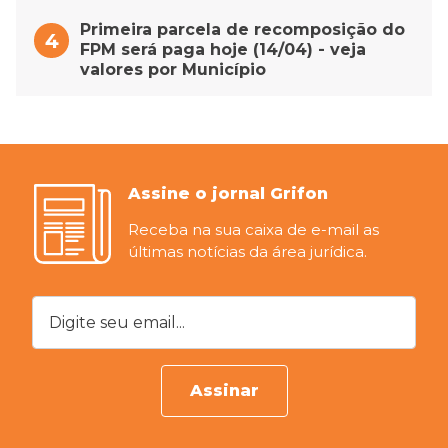
Primeira parcela de recomposição do
FPM será paga hoje (14/04) - veja
valores por Município
Assine o jornal Grifon
Receba na sua caixa de e-mail as
últimas notícias da área jurídica.
Digite seu email...
Assinar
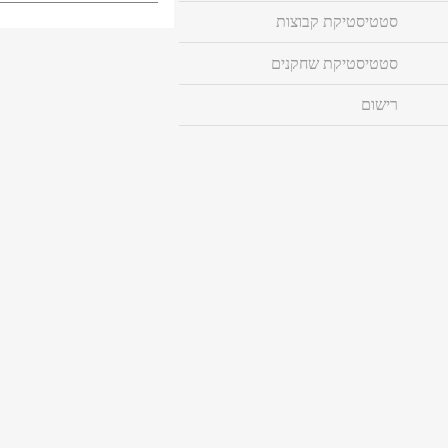
סטטיסטיקת קבוצות
סטטיסטיקת שחקנים
רישום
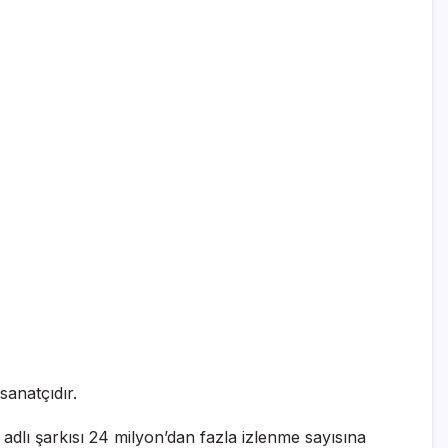
sanatçıdır.
 adlı şarkısı 24 milyon’dan fazla izlenme sayısına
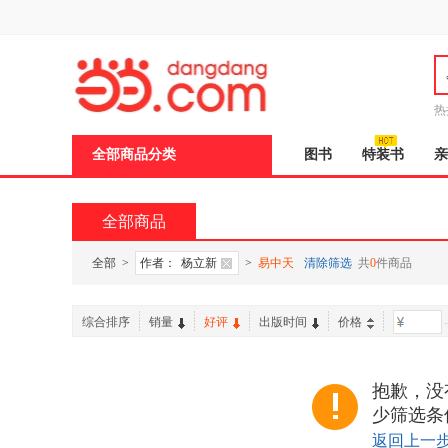
新
窗
口
打
开
无
障
热
碍
说
全部商品分类
图书
特装书
亲
明
页
面,
按
全部商品
Ctrl
加
波
全部
>
作者：
杨立新
>
易中天
清除筛选
共
0
件商品
浪
键
打
综合排序
销量
好评
出版时间
价格
-
开
导
盲
模
抱歉，没
式
少筛选条
返回上一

● ● ● ● ● ● ●

* THE TASK
Looking through the records, copy out every line in which the word "סטטיסטיקת" is found.

* RESPONSE BOX
סטטיסטיקת קבוצות
סטטיסטיקת שחקנים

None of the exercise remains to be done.